Cards: Smaller wallets may carry as few as four cards, while bigger trifold and bifold wallets may comfortably carry a dozen or more cards.
ID window: An ID window can save you the effort of taking your ID out of your wallet whenever you need it. However, the plastic windows aren’t always durable and may cheapen the overall look of a wallet.
Cash: If you still use old-fashioned legal tender, consider a wallet with a money clip. A money clip can take some getting used to, but it’s stylish and can be very convenient. Money clips are common in slim wallet designs.
After you’ve decided on a wallet style and the amount of storage that’s right for you, consider the material and whether you want RFID blocking.
The classic choice of material for men’s wallets is leather. It’s durable, flexible, and stylish, and it tends to look better with age. Other common materials include faux leather, aluminum, and carbon fiber.
Leather comes in several different grades. While many companies advertise wallets made of “genuine” leather, the highest-quality leather isn’t pigment coated and may list a specific leather type like full grain or top grain. High-quality men’s wallets have leather liners for card and money pockets, while less-expensive leather wallets may use fabric liners for the pockets.
Faux leather is typically far less expensive than real leather. While it may be durable and convincing, it rarely looks as nice as the real thing.
Aluminum and carbon fiber are common in slim wallets designed to hold just a few cards and bills. Both materials are highly durable and have the advantage of blocking RFID readers.
If you regularly carry cards or IDs with RFID chips, you should consider an RFID-blocking wallet. This prevents a thief from using an RFID scanner to collect sensitive financial and personal information. Though there is debate over the effectiveness of these wallets and the prevalence of RFID theft, many of these wallets are fairly inexpensive, and having the extra protection doesn’t hurt.
Wallets that cost $5 to $20 are usually made of faux leather or inexpensive leather. Even in this range, RFID-blocking designs are common. These wallets may function well, but they’re unlikely to last for very long and may not be as stylish as higher-priced wallets.
In the $20 to $50 range are high-quality leather wallets with solid construction. A wallet for this price should last you for a decade or more.
High-end wallets for $50 to $100 are often handcrafted and built to last. Only high-quality leather is used, and the inner pockets are usually lined with leather rather than fabric.
Don’t overstuff your wallet. Just because you can fit several cards in one pocket doesn’t mean you should. This can stretch out the leather and shorten the lifespan of your wallet.

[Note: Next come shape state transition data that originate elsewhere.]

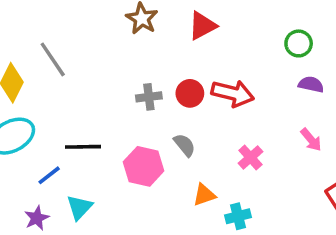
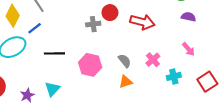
red circle: (190, 93) -> (110, 13), moved
gray semicircle: (185, 145) -> (125, 61), moved
blue line: (49, 175) -> (35, 28), moved
cyan cross: (238, 216) -> (174, 76), moved

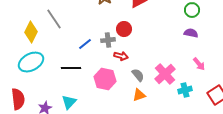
purple semicircle: (188, 17) -> (191, 33), moved
red arrow: (142, 22) -> (121, 56), moved, size x0.6
blue line: (35, 28) -> (85, 44), moved
pink cross: (153, 60) -> (165, 74), size x1.5

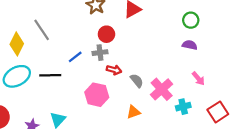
red circle: (124, 29) -> (106, 34), moved
black line: (71, 68) -> (50, 75), moved
gray semicircle: (138, 75) -> (137, 81), moved

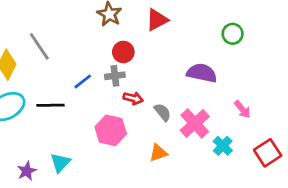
purple semicircle: (190, 45) -> (202, 73), moved, size x1.5
cyan cross: (183, 107) -> (223, 146), turned -32

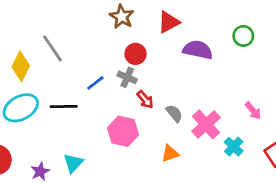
purple semicircle: (202, 73) -> (198, 50), moved
gray cross: (115, 76) -> (127, 77), turned 30
red arrow: (133, 98) -> (145, 100), turned 36

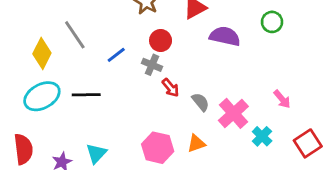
blue line: (95, 83) -> (116, 55), moved
pink hexagon: (123, 131) -> (158, 148), moved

Carry your wallet in a front pocket. Keeping your wallet in a front pocket is not only more secure than keeping it in a back pocket but it’s also less likely to cause back pain.
Look for rounded corners. Rounded corners not only streamline the look of your wallet but also make it easier to get the wallet in and out of your pocket.

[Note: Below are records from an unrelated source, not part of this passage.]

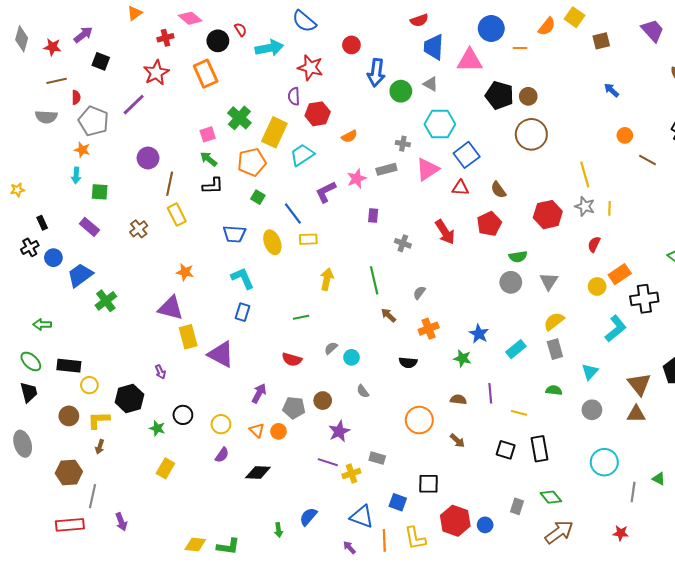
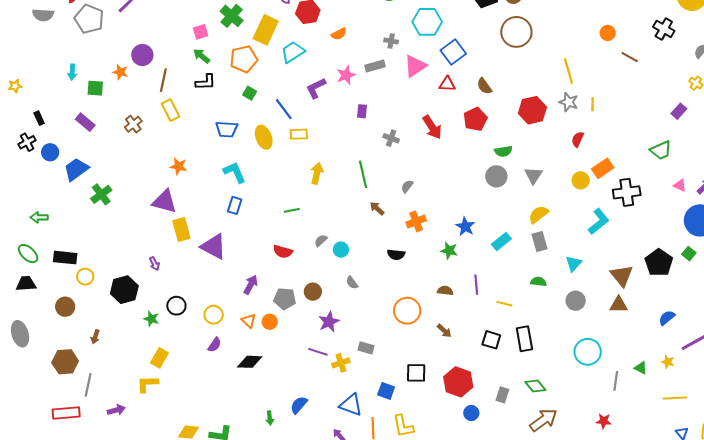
orange star: (82, 150) -> (120, 72), moved
black trapezoid: (29, 392) -> (26, 284), turned -80
yellow L-shape: (99, 420) -> (147, 384), moved
red hexagon: (455, 521) -> (458, 382), moved
purple arrow: (121, 522) -> (116, 410), turned -84

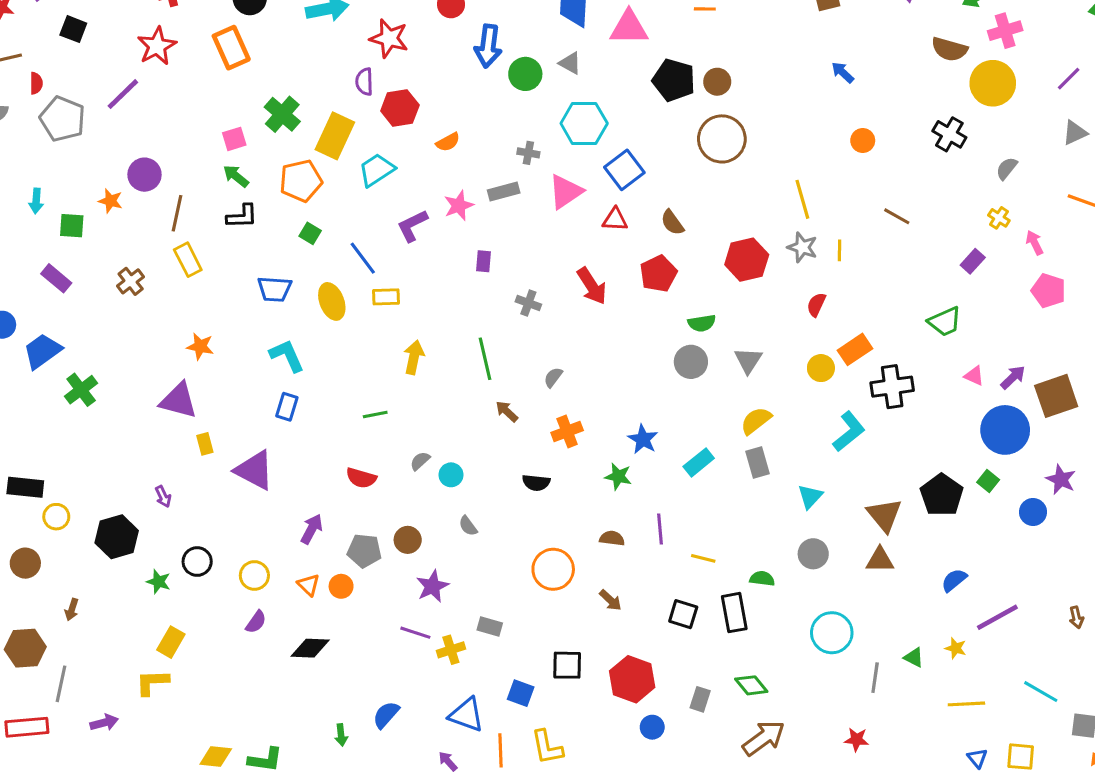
brown line: (630, 57) -> (897, 216), moved
yellow rectangle: (181, 229) -> (205, 444), size x0.6
green semicircle: (538, 282) -> (762, 579), moved

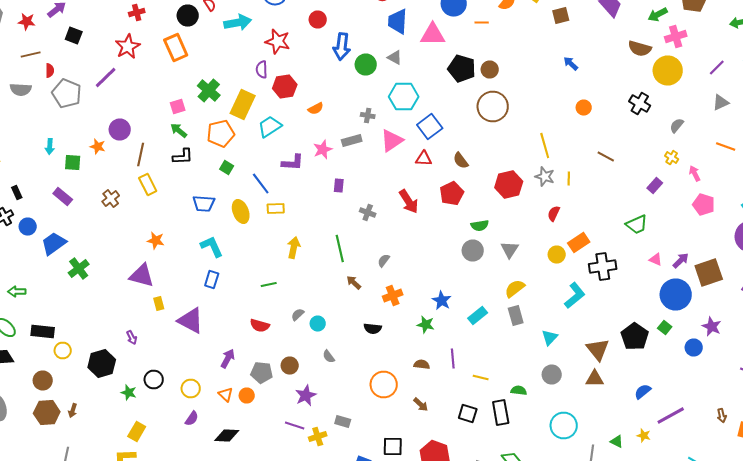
purple L-shape: (412, 226) -> (293, 162), turned -150
brown hexagon: (25, 648) -> (47, 412), moved

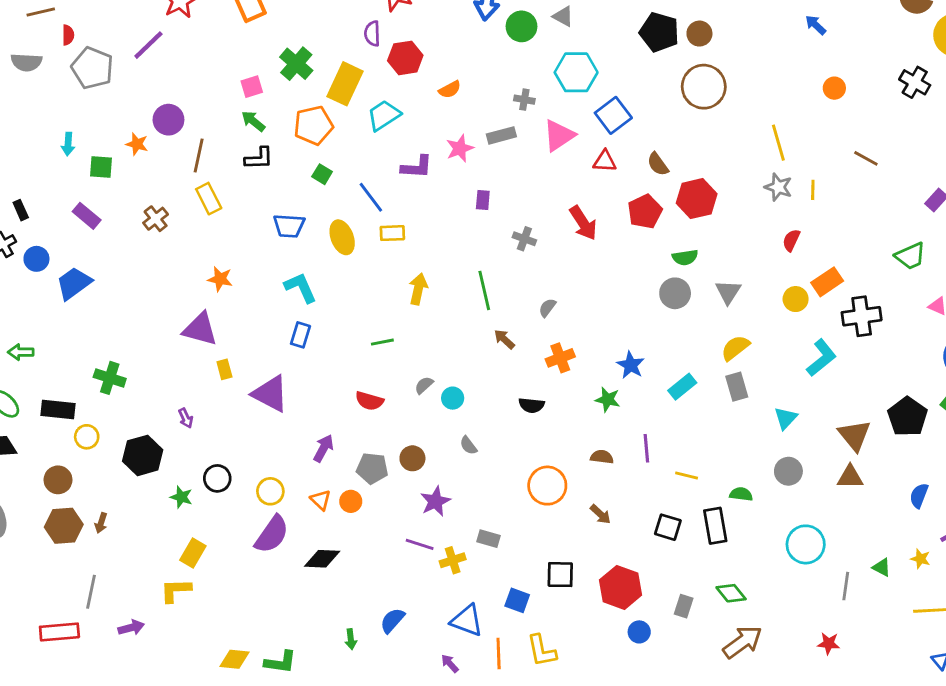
red hexagon: (509, 184) -> (697, 199), moved
green cross: (79, 268) -> (110, 378), moved, turned -35
blue semicircle: (643, 392) -> (919, 496), turned -30
purple semicircle: (192, 418) -> (272, 534), size x1.8

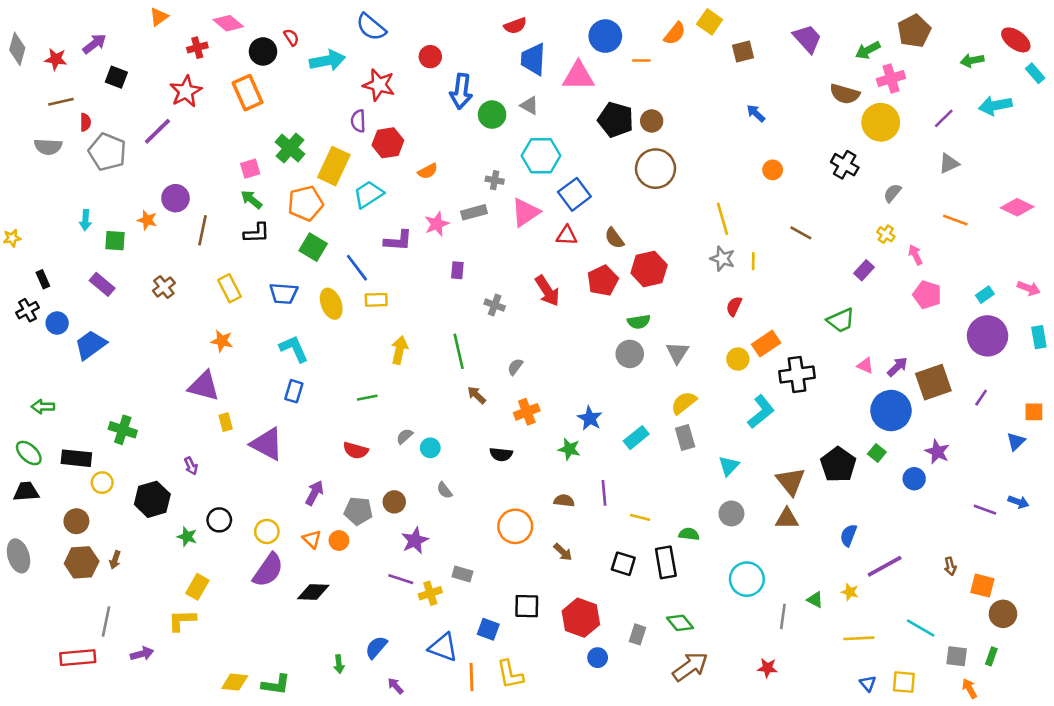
green square: (322, 174) -> (313, 247), size x1.5
yellow rectangle: (209, 199) -> (230, 288), moved
purple arrow: (450, 664) -> (396, 686), moved

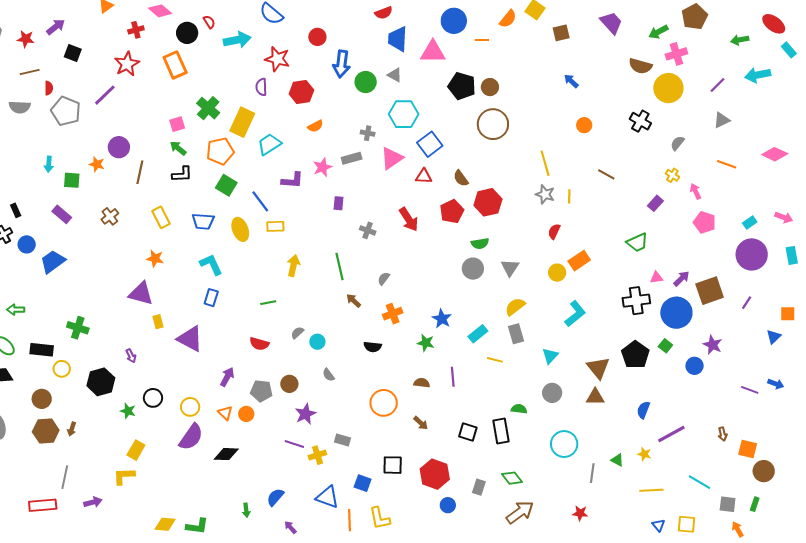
red hexagon: (388, 143) -> (301, 92), moved
pink triangle: (865, 365) -> (656, 278), turned -32
black cross: (797, 374) -> (636, 301), moved
yellow line: (640, 517) -> (495, 360), moved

Q. Can metal wallets damage credit cards?
A. No. However, hotel key cards may be demagnetized by your wallet, phone, or credit cards.

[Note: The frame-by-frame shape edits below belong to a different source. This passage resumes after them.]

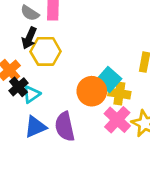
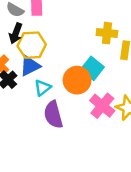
cyan triangle: (31, 94) -> (43, 88), moved
yellow cross: (119, 94) -> (107, 33), moved
blue triangle: (35, 127) -> (30, 66), moved

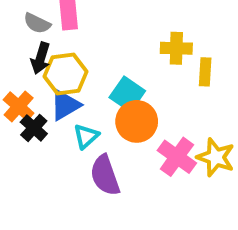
cyan square: (92, 68) -> (127, 94), moved

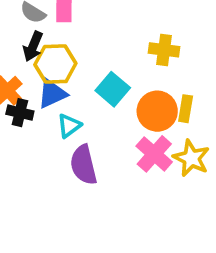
yellow rectangle: (205, 72) -> (186, 109), moved
orange circle: (137, 121) -> (157, 111), moved
black cross: (34, 128) -> (20, 113), turned -35

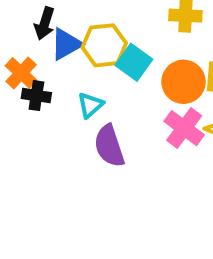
yellow hexagon: (55, 64) -> (104, 45), moved
blue triangle: (52, 94) -> (66, 44), moved

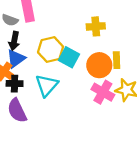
blue triangle: (66, 44) -> (16, 59), moved
cyan triangle: (90, 105) -> (47, 85), size x1.5
purple semicircle: (109, 146) -> (17, 111), moved

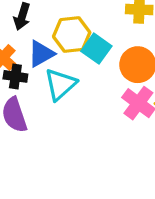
blue triangle: (16, 59) -> (41, 54), moved

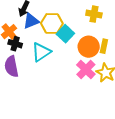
blue triangle: (41, 54) -> (31, 21), moved

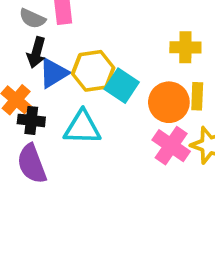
yellow cross: (94, 14) -> (185, 47), moved
cyan triangle: (41, 52) -> (82, 128), turned 45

Q. How long do most wallets last?
A. You can expect a leather wallet to last between three and ten years, depending on the quality and overall construction of the wallet. Metal wallets typically use elastic bands to hold together and should last for a few years before the elastic starts to loosen.
Q. Can business cards fit in a wallet?
A. While they usually fit in a regular credit card pocket, a business card is likely to wear out in a wallet. You don’t want to hand someone a business card with bent corners.